"La Storia"
Frosolone era un noto centro di eccellenza per la produzione dei ferri taglienti già al tempo del Regno di Napoli.
Il centro si sviluppò quando Carlo di Borbone, Re delle Due Sicilie, intese dare un assetto industriale al suo regno, favorendo la riorganizzazione di fonderie e armamenti: gli artigiani furono costretti a convertire la propria produzione, scegliendo la strada della coltelleria domestica e decorando artisticamente questo tipo di utensili.
In breve tempo l'industria della lavorazione dell'acciaio divenne fiorente e i prodotti furono esportati fuori regione in tutta Europa.
Tuttavia l’arte della forgiatura a Frosolone ha natali ben più remoti. Alcune fonti fanno risalire questa antica tradizione al VI secolo, quando i Longobardi, popolo notoriamente militarizzato, arrivarono nell'Italia meridionale.
Fotografia d'epoca che ritrae un artigiano durante una delle fasi di creazione
Verso la fine del 1800 quest'attività manifatturiera dava lavoro a centinaia di persone e ancora nella prima metà del 1900 si contavano circa ottanta botteghe artigiane.
Oggi Frosolone si conferma un importante e rinomato centro di produzione per la presenza di un gran numero di imprese dedite alla lavorazione dell’acciaio e che hanno saputo innovarsi nella tradizione. Forbici e coltelli, bisturi, pugnali, sciabole e arnesi da taglio prendono forma negli opifici e nelle botteghe per essere esportati in tutto il mondo.
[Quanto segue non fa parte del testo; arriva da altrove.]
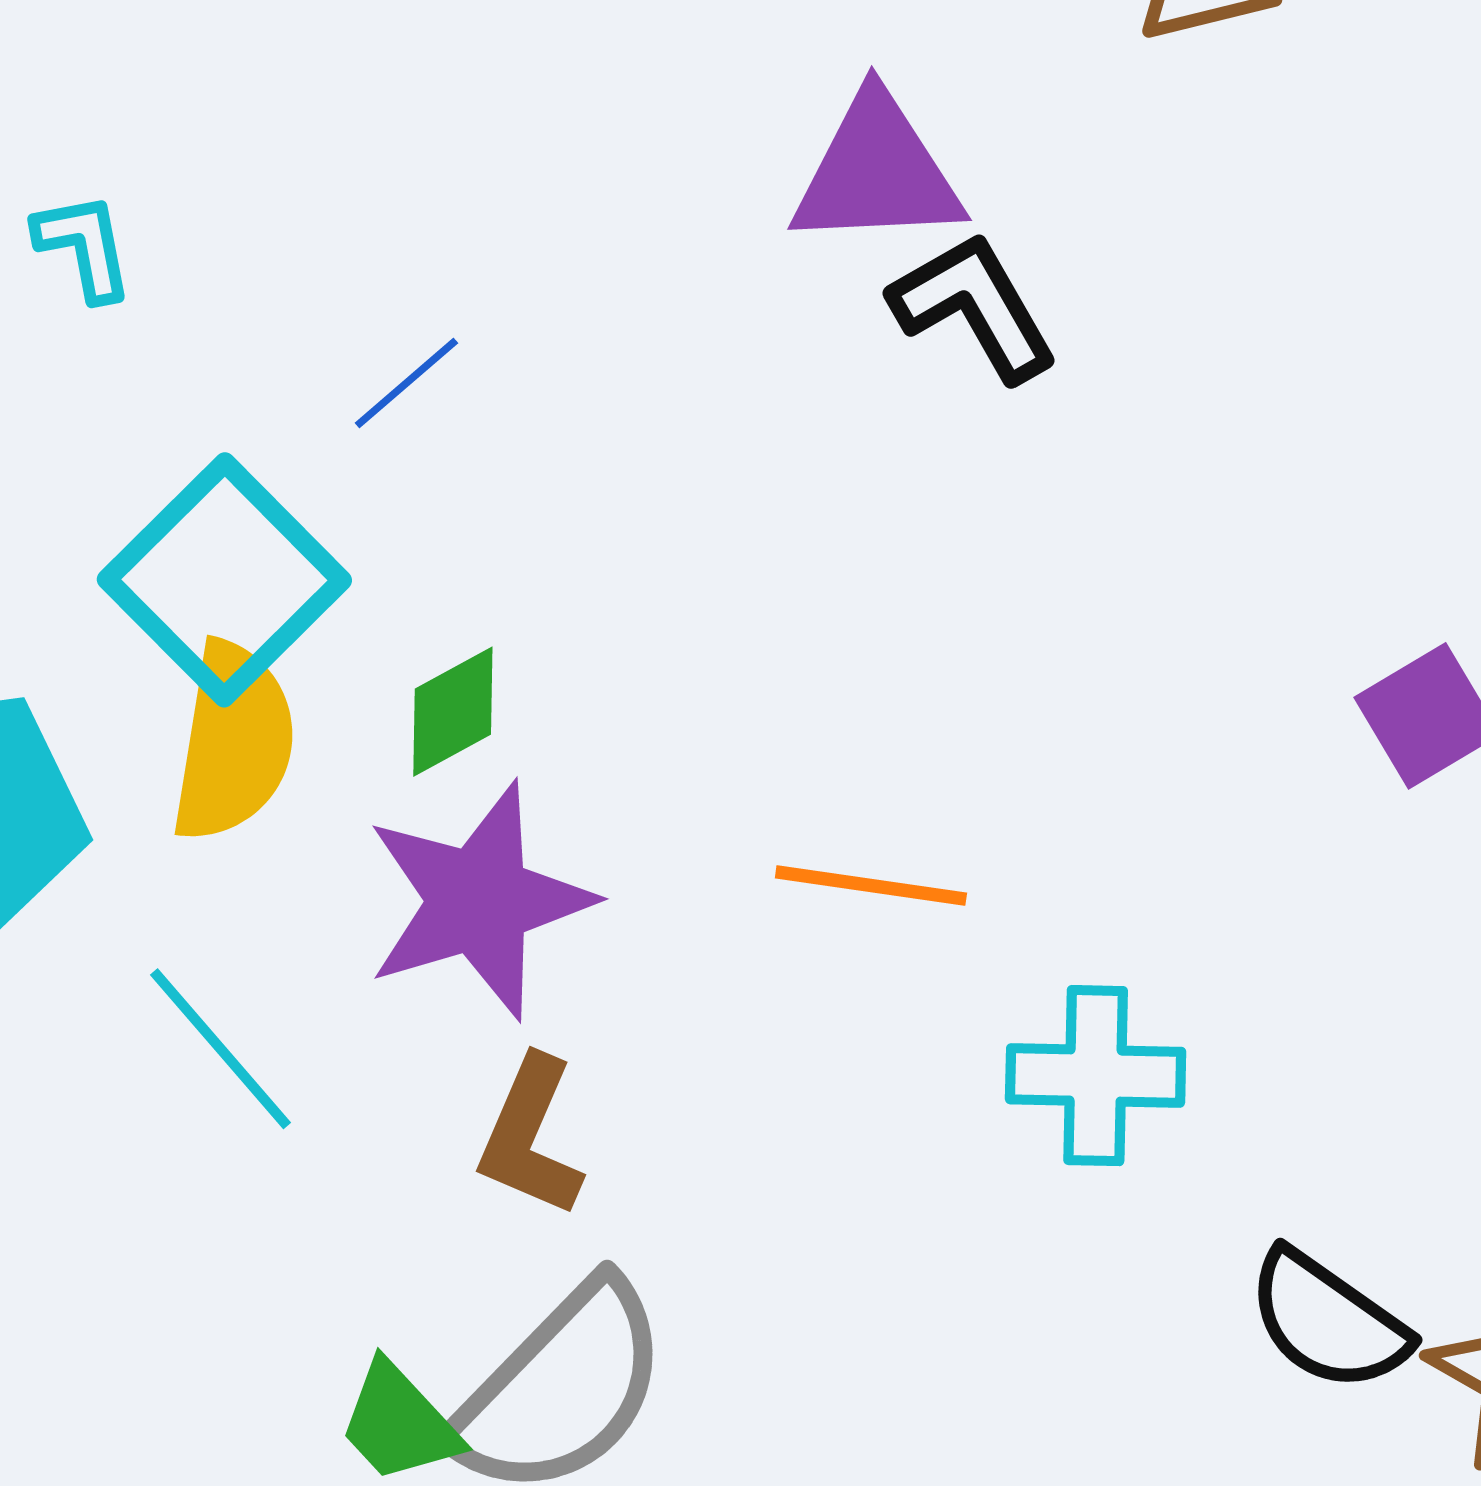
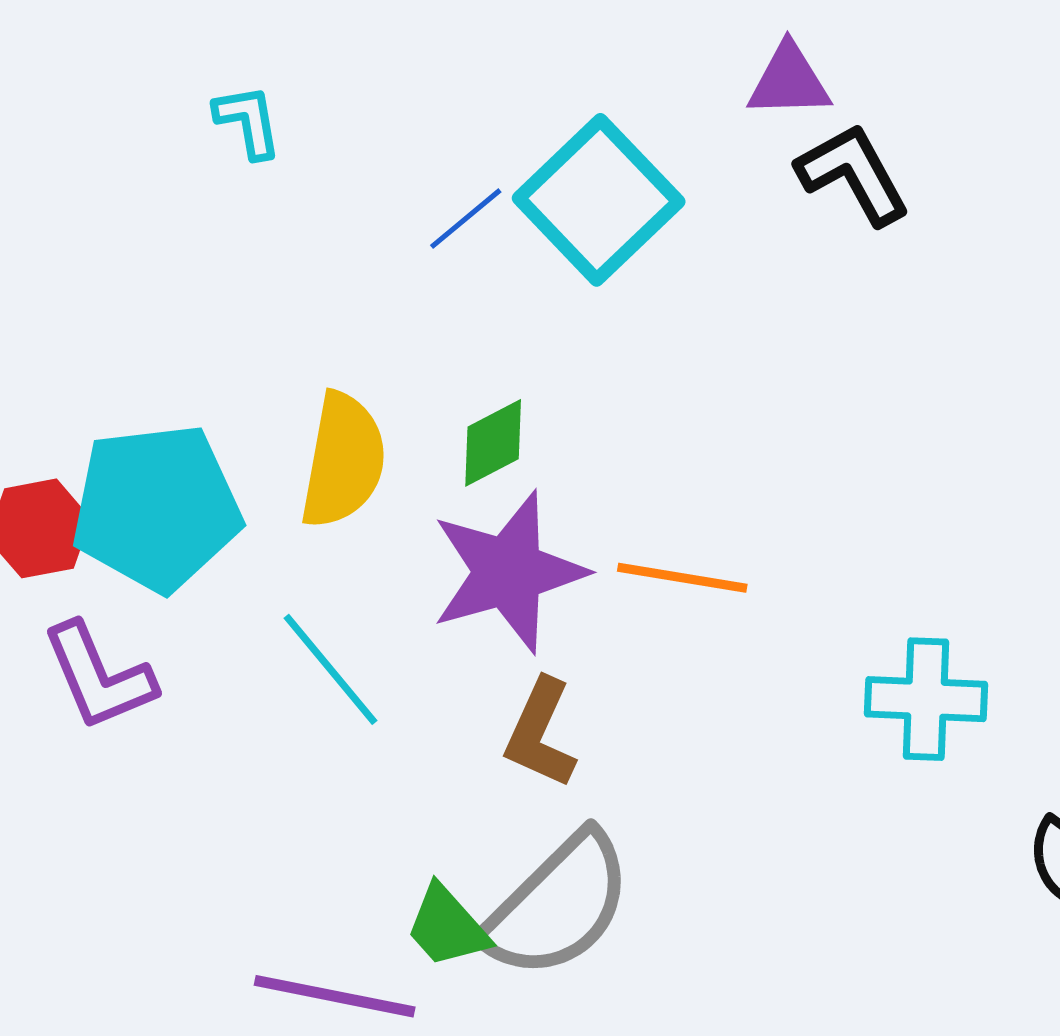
purple triangle: (877, 172) -> (789, 81), size x0.7
cyan square: (224, 580) -> (599, 200), moved
orange line: (871, 885) -> (682, 578), moved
Una bottega preservata. Si notano tutti gli strumenti utilizzati per la fabbricazione dei coltelli: dall' incudine al mantice, dalla mola alle varie minuterie
"I Coltelli"
Molteplici sono le fasi di lavorazione di forbici e coltelli nelle botteghe dove oggi, accanto ai tradizionali e sapienti processi di creazione artistica, convivono strumenti e macchine innovative.
Dopo la forgiatura le forbici si presentano in modo grezzo e nella loro forma finale: seguono i processi di affilatura delle lame, di cromatura, di finitura e, in ultimo, di assemblaggio.
Mola per affilare le lame
Per i coltelli, dopo il taglio della striscia di acciaio, segue la fase di tranciatura che dà vita a lame e molle di differenti forme e misure; successivamente si passa alla foratura, alla tempera delle lame e delle molle e ai processi di smerigliatura e affilatura. Le lame vengono poi inserite nei manici di corno.
"Il Territorio"
Isernia, dapprima strategico centro sannita, successivamente città romana, oggi capoluogo della provincia omonima, si distende su un crinale racchiuso tra due fiumi e protetta dai monti del Matese e delle Mainarde.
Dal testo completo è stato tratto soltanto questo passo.